Move enum explanations and health checks from cuda_core to cuda_bindings#1805
Move enum explanations and health checks from cuda_core to cuda_bindings#1805rwgk wants to merge 20 commits intoNVIDIA:mainfrom
Conversation
…VIDIA#1712) The explanation dicts are fundamentally tied to the bindings version, so they belong in cuda_bindings. This copies them (keeping the cuda_core originals for backward compatibility) and adds the corresponding health tests under cuda_bindings/tests/. Made-with: Cursor
These tests now live in cuda_bindings/tests/test_enum_explanations.py, where they belong alongside the explanation dicts they verify. Made-with: Cursor
…llback (NVIDIA#1712) Each explanation module now tries to import the authoritative dict from cuda.bindings._utils (ModuleNotFoundError-guarded) and falls back to its own copy for older cuda-bindings that don't ship it yet. Smoke tests added for both dicts. Made-with: Cursor
NVIDIA#1712) Rename explanation dicts to _EXPLANATIONS / _FALLBACK_EXPLANATIONS, add _CTK_MAJOR_MINOR_PATCH to each module, and enforce that the cuda_core fallback copy is as new as (and in-sync with) cuda_bindings. Parametrize the smoke and version-check tests to cover both driver and runtime without duplication. Made-with: Cursor
…tring (NVIDIA#1712) Made-with: Cursor
|
Auto-sync is disabled for draft pull requests in this repository. Workflows must be run manually. Contributors can view more details about this message here. |
|
/ok to test |
|
|
/ok to test |
|
For easy reference, the CI at commit fb12195 was successful: (I'm about to push git merge master, which will hide it. Not rerunning the CI for now, waiting for a review.) |
|
What's stopping us from moving this codegen into the code generator and re-exporting it here to avoid breaking stuff? We can't continue to live with steps like "copy x manually". Let's just do the work to move it to the generator. It doesn't really make sense that we've got tools parsing C headers in Python and producing code from that, and yet we're still copying dictionaries by hand. |
| RUNTIME_CUDA_ERROR_EXPLANATIONS = { | ||
| _FALLBACK_EXPLANATIONS = { | ||
| 0: ( | ||
| "The API call returned with no errors. In the case of query calls, this" |
There was a problem hiding this comment.
Do we have to duplicate this error text list? Can we hoist it into a central location?

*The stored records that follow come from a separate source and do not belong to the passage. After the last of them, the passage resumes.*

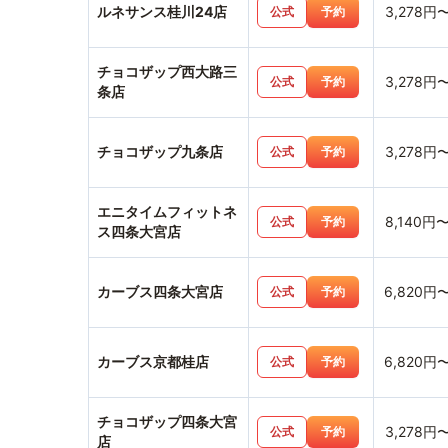
ルネサンス桂川24店
3,278円
公式
予約
チョコザップ西大路三
3,278円
公式
予約
条店
チョコザップ九条店
3,278円
公式
予約
エニタイムフィットネ
8,140円
公式
予約
ス四条大宮店
カーブス四条大宮店
6,820円
公式
予約
カーブス京都桂店
6,820円
公式
予約
チョコザップ四条大宮
3,278円
公式
予約
店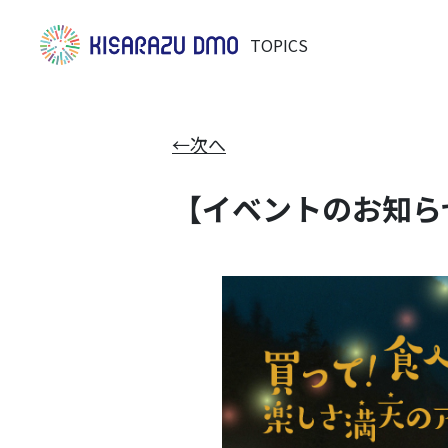
TOPICS
←次へ
【イベントのお知らせ】K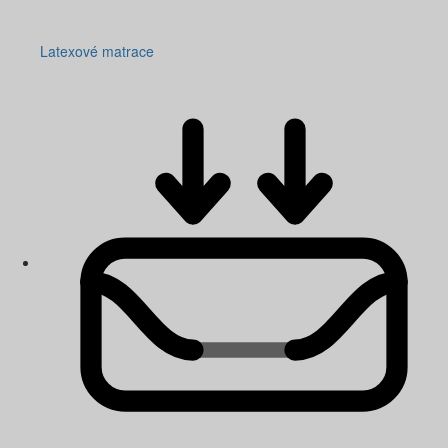
Latexové matrace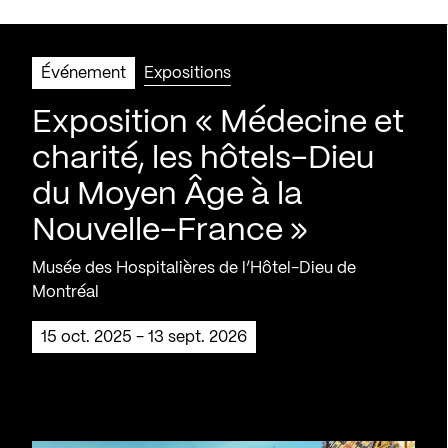
Événement
Expositions
Exposition « Médecine et
charité, les hôtels-Dieu
du Moyen Âge à la
Nouvelle-France »
Musée des Hospitalières de l’Hôtel-Dieu de
Montréal
15 oct. 2025 - 13 sept. 2026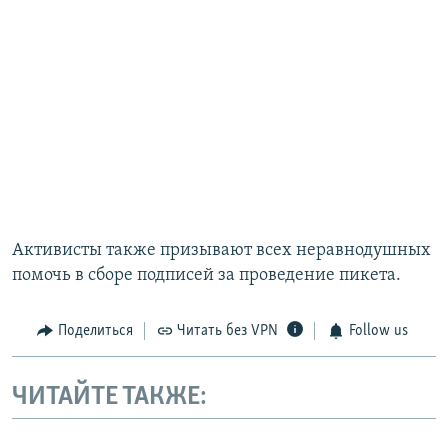
Активисты также призывают всех неравнодушных
помочь в сборе подписей за проведение пикета.
Поделиться
Читать без VPN
Follow us
ЧИТАЙТЕ ТАКЖЕ: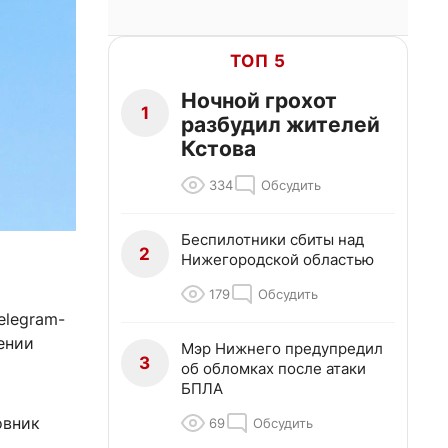
ТОП 5
Ночной грохот
1
разбудил жителей
Кстова
334
Обсудить
Беспилотники сбиты над
2
Нижегородской областью
179
Обсудить
elegram-
ении
Мэр Нижнего предупредил
3
об обломках после атаки
БПЛА
овник
69
Обсудить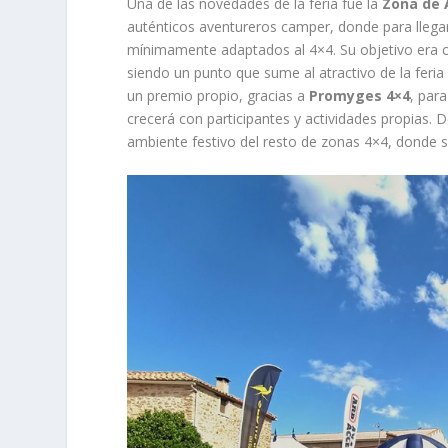
Una de las novedades de la feria fue la
Zona de 
auténticos aventureros camper, donde para llega
mínimamente adaptados al 4×4. Su objetivo era c
siendo un punto que sume al atractivo de la feria
un premio propio, gracias a
Promyges 4×4
, par
crecerá con participantes y actividades propias. 
ambiente festivo del resto de zonas 4×4, donde s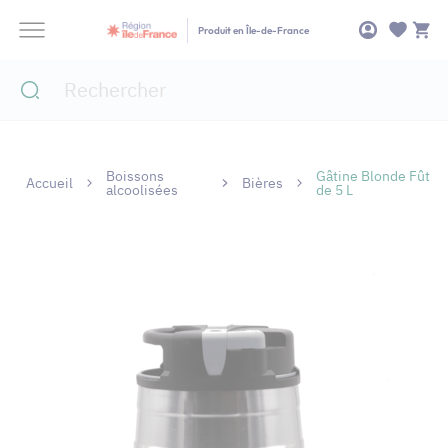
Panneau de gestion des cookies
Produit en Île-de-France
Boissons
Gâtine Blonde Fût
Accueil
Bières
alcoolisées
de 5 L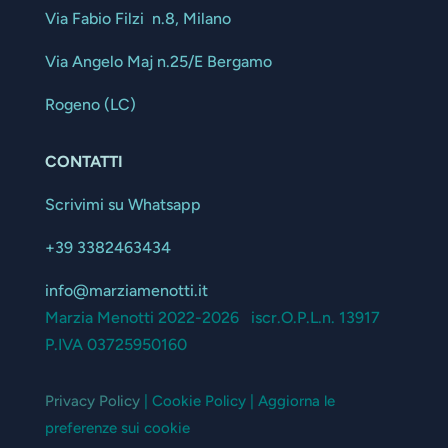
Via Fabio Filzi n.8, Milano
Via Angelo Maj n.25/E Bergamo
Rogeno (LC)
CONTATTI
Scrivimi su Whatsapp
+39 3382463434
info@marziamenotti.it
Marzia Menotti 2022-2026 iscr.O.P.L.n. 13917
P.IVA 03725950160
Privacy Policy
| Cookie Policy | Aggiorna le
preferenze sui cookie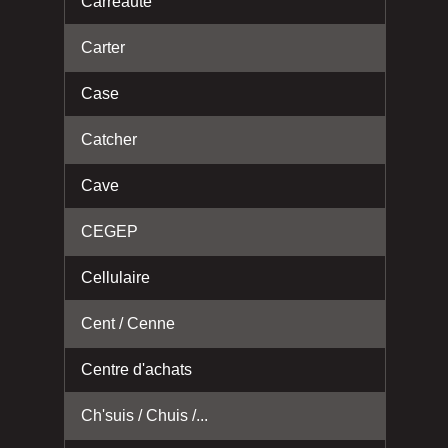
Carreauté
Carter
Case
Catcher
Cave
CEGEP
Cellulaire
Cent / Cenne
Centre d'achats
Ch'suis / Chuis /...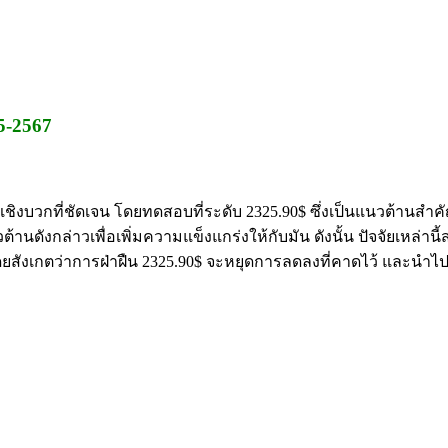
5-2567
ิงบวกที่ชัดเจน โดยทดสอบที่ระดับ 2325.90$ ซึ่งเป็นแนวต้านสำคั
นดังกล่าวเพื่อเพิ่มความแข็งแกร่งให้กับมัน ดังนั้น ปัจจัยเหล่านี
ดยสังเกตว่าการฝ่าฝืน 2325.90$ จะหยุดการลดลงที่คาดไว้ และนำไปสู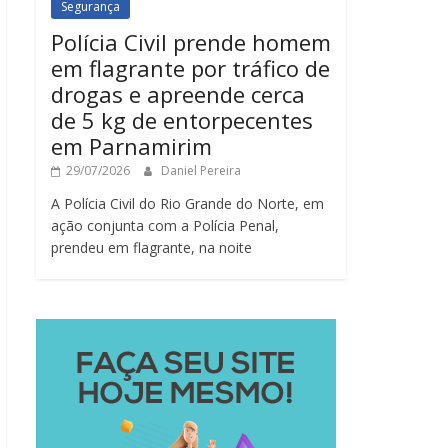
Segurança
Polícia Civil prende homem
em flagrante por tráfico de
drogas e apreende cerca
de 5 kg de entorpecentes
em Parnamirim
29/07/2026
Daniel Pereira
A Polícia Civil do Rio Grande do Norte, em
ação conjunta com a Polícia Penal,
prendeu em flagrante, na noite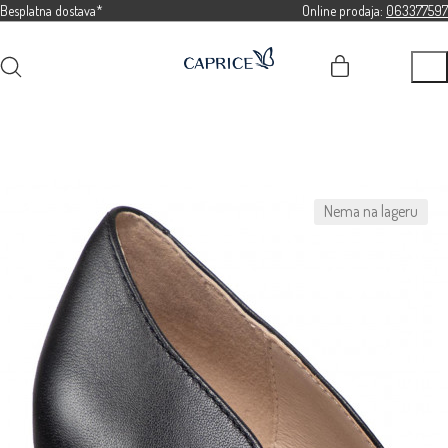
Besplatna dostava*
Online prodaja:
063377597
Nema na lageru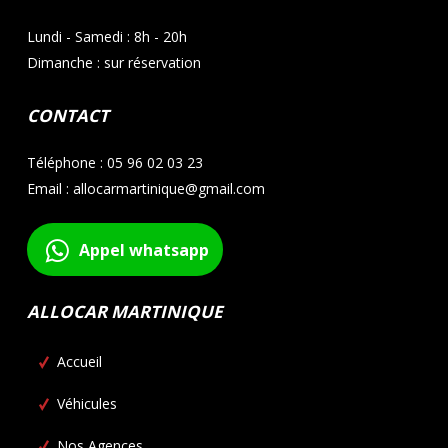
Lundi - Samedi : 8h - 20h
Dimanche : sur réservation
CONTACT
Téléphone : 05 96 02 03 23
Email : allocarmartinique@gmail.com
Appel whatsapp
ALLOCAR MARTINIQUE
Accueil
Véhicules
Nos Agences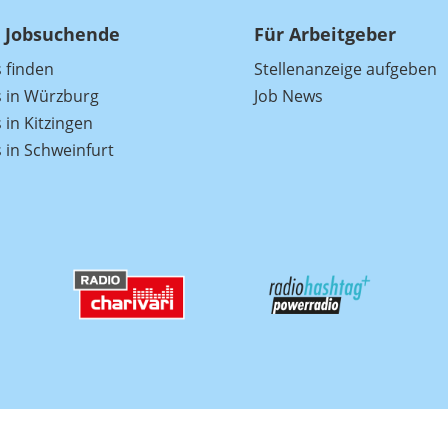
 Jobsuchende
Für Arbeitgeber
s finden
Stellenanzeige aufgeben
s in Würzburg
Job News
 in Kitzingen
s in Schweinfurt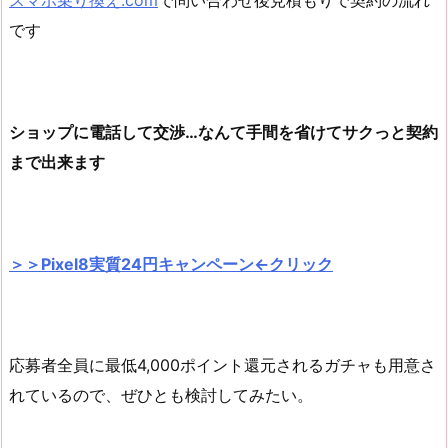
スマホ乗り換え.com
で問い合わせ後見積もりで契約の流れ
です
ショップに電話して交渉…なんて手間を省けてサクっと契約
まで出来ます
＞＞Pixel8実質24円キャンペーン←クリック
応募者全員に最低4,000ポイント還元されるガチャも用意さ
れているので、ぜひとも検討してみたい。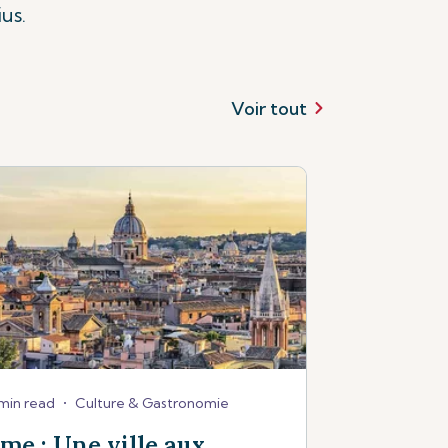
us.
Voir tout
min read
•
Culture & Gastronomie
me : Une ville aux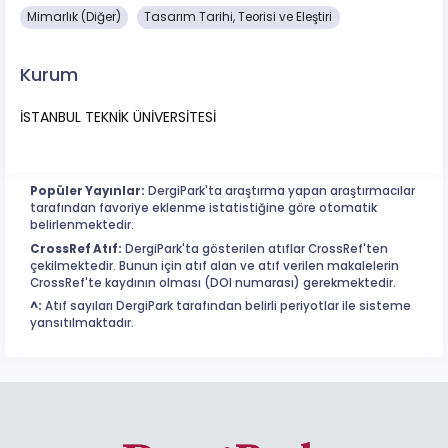
Mimarlık (Diğer)
Tasarım Tarihi, Teorisi ve Eleştiri
Kurum
İSTANBUL TEKNİK ÜNİVERSİTESİ
Popüler Yayınlar:
DergiPark'ta araştırma yapan araştırmacılar
tarafından favoriye eklenme istatistiğine göre otomatik
belirlenmektedir.
CrossRef Atıf:
DergiPark'ta gösterilen atıflar CrossRef'ten
çekilmektedir. Bunun için atıf alan ve atıf verilen makalelerin
CrossRef'te kaydının olması (DOI numarası) gerekmektedir.
^:
Atıf sayıları DergiPark tarafından belirli periyotlar ile sisteme
yansıtılmaktadır.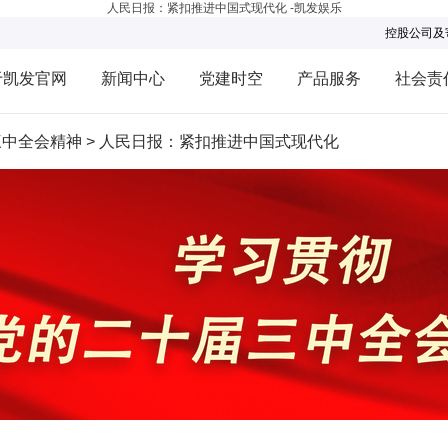
人民日报：紧扣推进中国式现代化 -凯发娱乐
控股公司及
于凯发官网
新闻中心
党建时空
产品服务
社会责
三中全会精神
>
人民日报：紧扣推进中国式现代化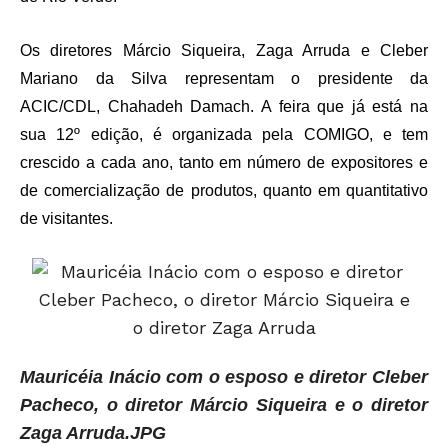
Os diretores Márcio Siqueira, Zaga Arruda e Cleber
Mariano da Silva representam o presidente da
ACIC/CDL, Chahadeh Damach. A feira que já está na
sua 12º edição, é organizada pela COMIGO, e tem
crescido a cada ano, tanto em número de expositores e
de comercialização de produtos, quanto em quantitativo
de visitantes.
Mauricéia Inácio com o esposo e diretor Cleber
Pacheco, o diretor Márcio Siqueira e o diretor
Zaga Arruda.JPG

There was a problem hiding this comment.
Do we have to duplicate this error text list?
Originally my proposal was to avoid this copy (see the #1712 issue description, Backward compatibility section), but @leofang argued for vendoring (see issue comments).
Can we hoist it into a central location?
Not if we want future cuda-core releases to produce the enhanced error messages even if used in combination with cuda-binding releases made before this PR was merged.
On balance, I still feel the better compromise is to delete this copy, and to change cuda_core/cuda/core/_utils/cuda_utils.pyx to skip enhancing the error messages if the dict is not in cuda-bindings. It's really only a nice-to-have that will be easy to get back by using the latest cuda-bindings.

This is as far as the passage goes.